The PSR did not rely on a bare arrest record. Ivory did not object to the inclusion of the other criminal offenses, and did not rebut the information in the PSR by showing it was unreliable. See Harris, 702 F.3d at 230. Accordingly, the court did not err by adopting the PSR without further inquiry, and by considering the offenses described in the PSR when deciding Ivory's sentence. See id.
To the extent he contends his sentence is substantively unreasonable, our review is for abuse of discretion because Ivory properly objected in district court.
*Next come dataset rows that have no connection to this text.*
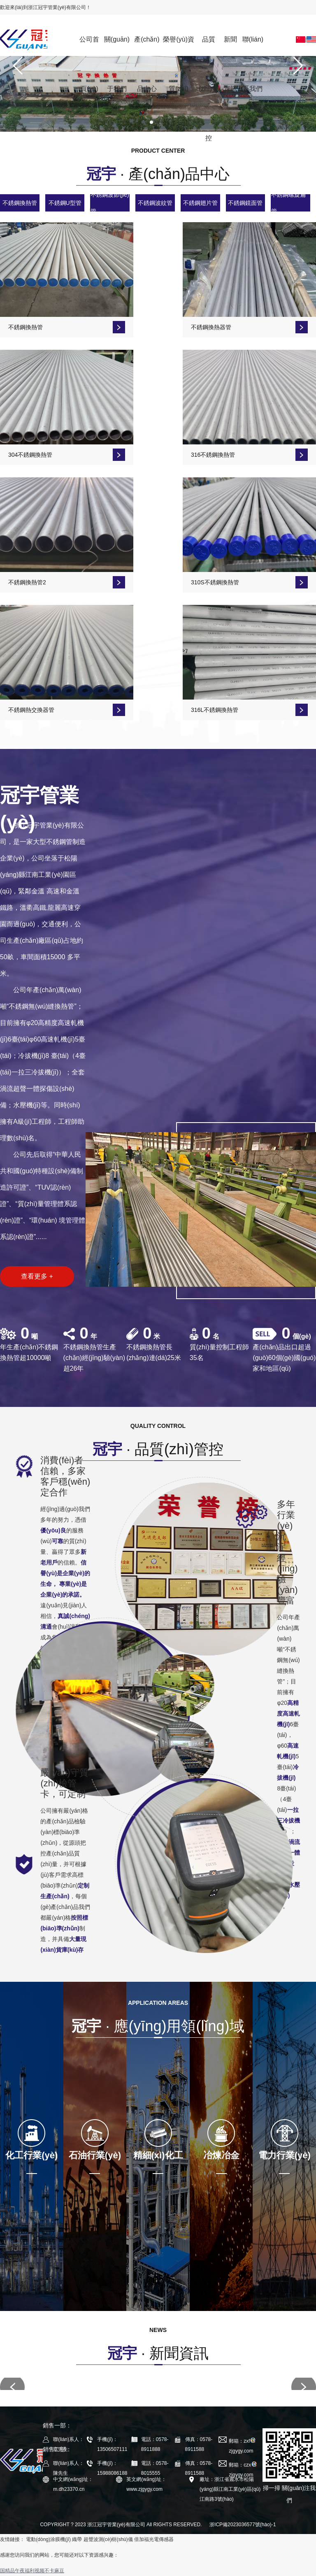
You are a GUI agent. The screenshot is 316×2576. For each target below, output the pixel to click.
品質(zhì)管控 (208, 46)
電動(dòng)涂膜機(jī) (48, 2539)
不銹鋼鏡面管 (245, 203)
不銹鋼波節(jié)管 (110, 203)
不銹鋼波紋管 (155, 203)
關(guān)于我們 (117, 46)
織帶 (77, 2539)
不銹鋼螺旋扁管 (288, 203)
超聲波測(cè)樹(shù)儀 (108, 2539)
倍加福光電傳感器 (154, 2539)
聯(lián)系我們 (253, 46)
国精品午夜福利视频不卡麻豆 (32, 2571)
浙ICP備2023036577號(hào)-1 (242, 2524)
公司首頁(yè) (89, 46)
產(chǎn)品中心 (146, 46)
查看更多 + (37, 1276)
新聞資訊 (230, 46)
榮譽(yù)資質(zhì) (178, 46)
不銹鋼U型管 (65, 203)
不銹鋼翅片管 (200, 203)
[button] (17, 66)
See Gall, 552 U.S. at 51. Ivory claims the court abused its discretion by imposing a sentence unreasonably disparate from that of his co-conspirator. As noted, the reasonableness of a sentence is reviewed for abuse of discretion. See Gall, 552 U.S. at 46.
In reviewing a substantive-reasonableness challenge, our court "applies a rebuttable presumption of reasonableness to a properly calculated, within- [G]uidelines sentence, such as" Ivory's. United States v. Cooks, 589 F.3d 173, 186 (5th Cir. 2009). "The presumption is rebutted only upon a showing that the sentence does not account for a factor that should receive significant weight, it gives significant weight to an irrelevant or improper factor, or it represents a clear error of judgment in balancing sentencing factors." Id.; see 18 U.S.C. § 3553(a). Section 3553(a)(6) instructs the district court to consider "the need to avoid unwarranted sentence disparities among defendants with similar records who have been found guilty of similar conduct".
Ivory has not demonstrated he and his co-conspirator were similarly situated. See Cisneros-Gutierrez, 517 F.3d at 767. Therefore, the court did not abuse its discretion by failing to consider disparities in the sentences of similarly-situated offenders. See Gall, 552 U.S. at 46.